My current book stack.

I gathered the book from beside the bed, the one from the library bag, the one from the kitchen counter, the one from beside the family room recliner and placed them on the top of a continually evolving and growing collection that I’m interested in reading but haven’t started yet.
I have this annoying habit of starting multiple books at one time and never actually sitting down to devote time and proper attention to one good book. I’ll read a quote that grabs my attention and pick up a book from the library. Then a friend will recommend another author and I’ll add that one to my stack, reading an opening chapter or two before placing a marker inside and returning to a third book, an old friend that I want to read again. A second-hand discount rack selection will end up in my bag in the car and I’ll read a few pages while waiting at the dentist’s office.
This sort of inattention hardly seems fair to the authors, if you ask me. Unfortunately, it’s the way I usually manage my reading.
This tendency has often plagued me but it came to light again this weekend when a friend was wondering how to best promote his novel in the world of self-publication. We had talked with him numerous times about the book, his progress, and cheered him when he showed us a finished copy of his novel in his own hands, his name emblazoned on the cover.
A friend, in print. I had purchased his book weeks before, and it still sat in a tower of authors, waiting for me to settle down and pay attention.
It finally hit me that of all the books in my stack, I would ever only know the author of one of them. And if there was one book that I should read, before famous authors, before deceased poets, before religious thinkers, before civil rights advocates, the one that I should prioritize would be the from the hands, the thoughts, the dedicated work of several long months of an actual friend.
And so last Saturday, I opened the cover of Henry’s Lady, written by my real life friend Bill McCleery.

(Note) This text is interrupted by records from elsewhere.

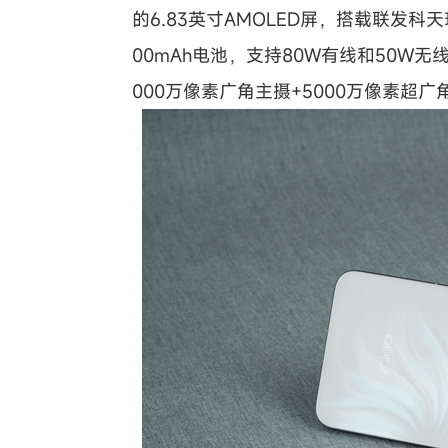
的6.83英寸AMOLED屏，搭载联发科天
00mAh电池，支持80W有线和50W
000万像素广角主摄+5000万像素超广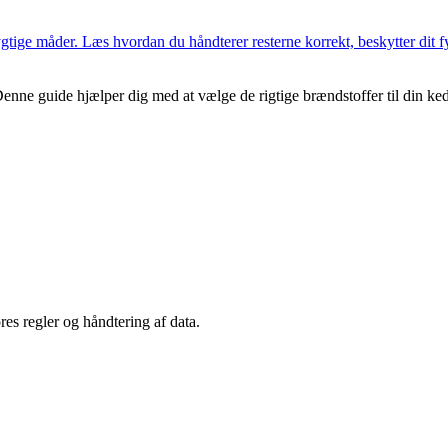
tige måder. Læs hvordan du håndterer resterne korrekt, beskytter dit fyr 
enne guide hjælper dig med at vælge de rigtige brændstoffer til din k
es regler og håndtering af data.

When I poured my coffee that morning, book in hand, I can’t say I expected to read all day long. I really thought I’d read a chapter or two, do a bit of laundry, poke around in the garden awhile and then come back for a few more chapters. To my surprise, each chapter ended with a knack of making me want to start the next one and before I knew it really, I had read nearly half the book, the day was converging on lunch time and I had switched from morning coffee to a glass of iced tea. Perhaps it was the intrigue of knowing the author that kept me reading and hearing his voice stretch across the pages, at times autobiographical forcing me to separate fiction from fact, at others journalistic in nature and always offering bits of interesting local history surrounding the characters. Those, combined with some comic relief and a general spirit of unresolved mystery led me to finish the book in one day’s time, feeling enriched in Indiana lore and not at all like I had wasted a Saturday doing nothing productive around the house.
I won’t spoil the story for you. If you’re a reader, I hope you’ll take a chance on an aspiring author and order a copy for yourself. It’s available from Amazon for Kindle or good old-fashioned book format that I prefer.
A bit about my friend Bill, from the Amazon site: Bill McCleery is a reporter for The Indianapolis Star whose articles also have appeared in such publications as USA Today, Old Cars Weekly and World Magazine. He lives near Greenfield, Indiana, with his wife and three daughters. In his spare time, he enjoys hiking, bird-watching and motoring in his father’s 1931 Model A Ford. “Henry’s Lady” is his first novel.
Be prepared, reading this novel may make you feel like you’ve made your own new friend in the author. And if any of you, dear reader friends, have authored a book, send me a link. I might have another free Saturday coming up. Or at the very least I can add it to my ever growing stack.